**Requirement**
Nothing should appear in the answer except the lines from the one containing "Our Story (65, 26)" through the end of the records below, written out exactly.
Data records START
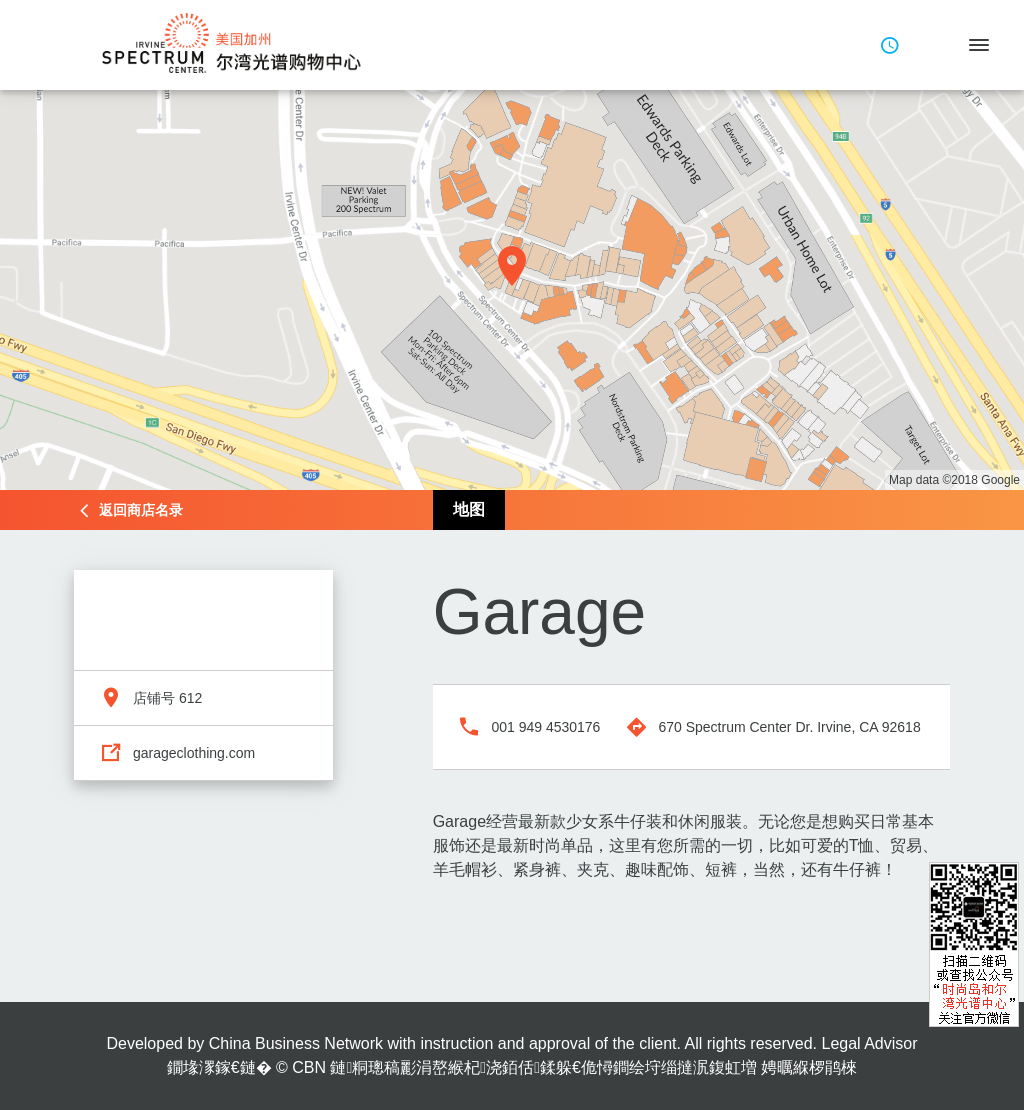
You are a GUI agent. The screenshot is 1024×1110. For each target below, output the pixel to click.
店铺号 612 (167, 698)
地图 (469, 509)
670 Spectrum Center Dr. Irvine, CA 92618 (789, 727)
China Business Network (296, 1043)
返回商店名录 (141, 510)
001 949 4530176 (545, 727)
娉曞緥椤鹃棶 (809, 1067)
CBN (309, 1067)
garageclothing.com (194, 753)
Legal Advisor (869, 1043)
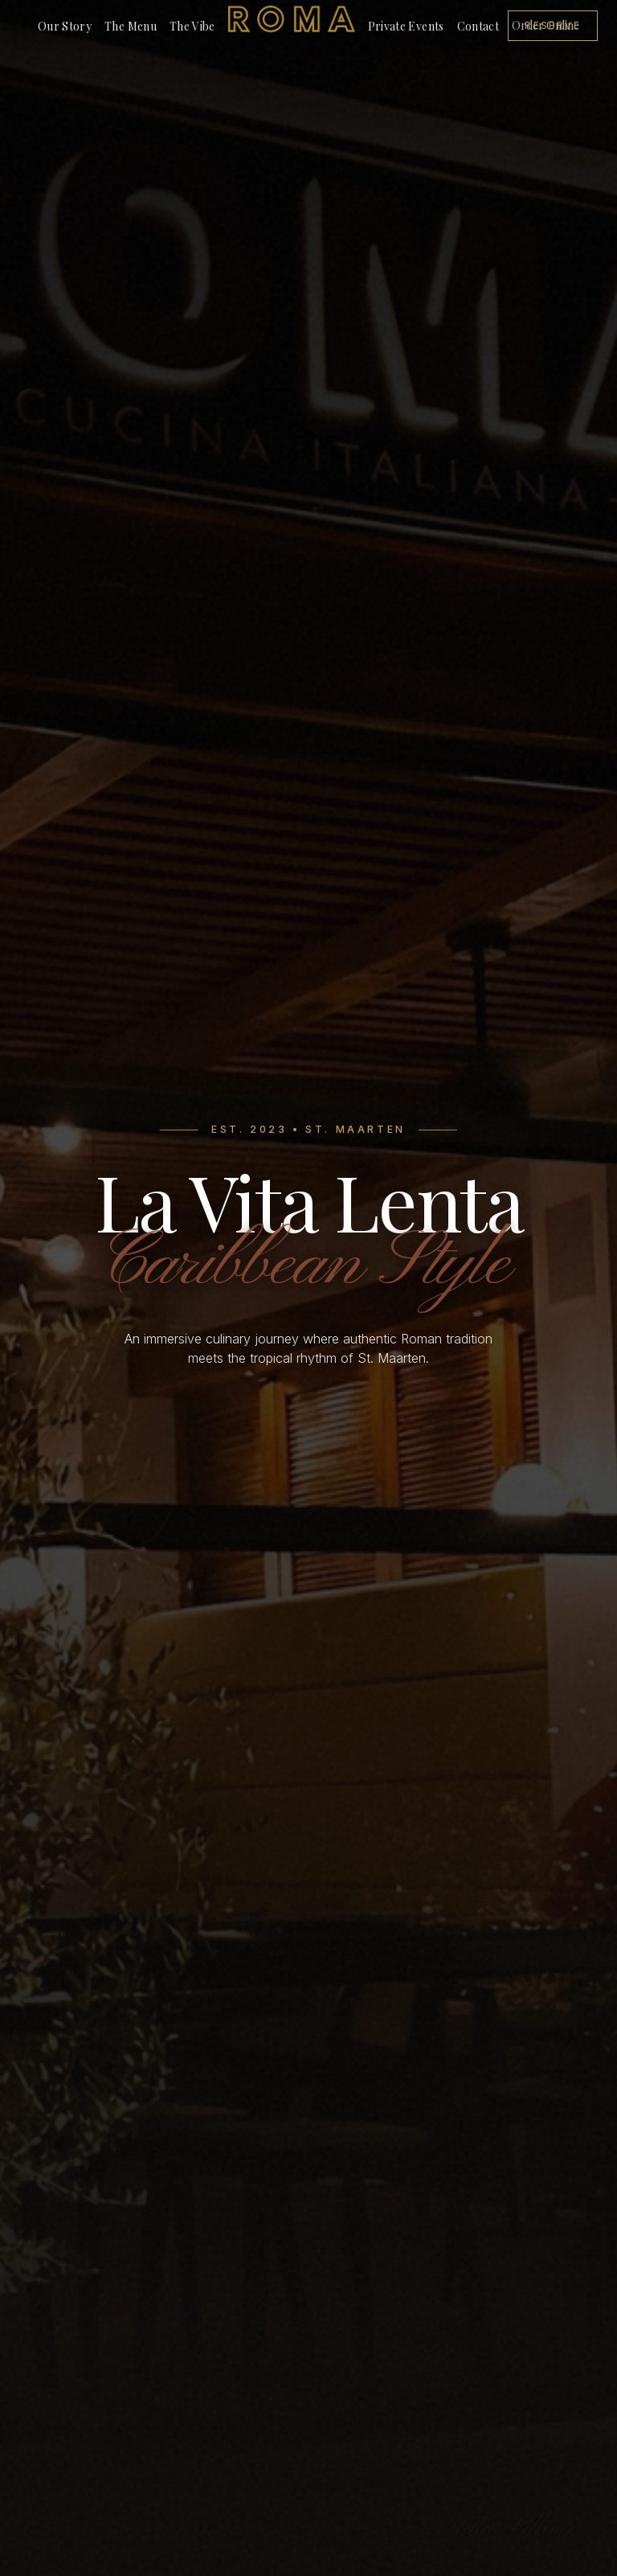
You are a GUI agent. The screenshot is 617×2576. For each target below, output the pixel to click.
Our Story (65, 26)
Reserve (553, 25)
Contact (478, 26)
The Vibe (192, 26)
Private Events (406, 26)
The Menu (130, 26)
Data records END
**Finished exercise**
Our Story (65, 26)
Reserve (553, 25)
Contact (478, 26)
The Vibe (192, 26)
Private Events (406, 26)
The Menu (130, 26)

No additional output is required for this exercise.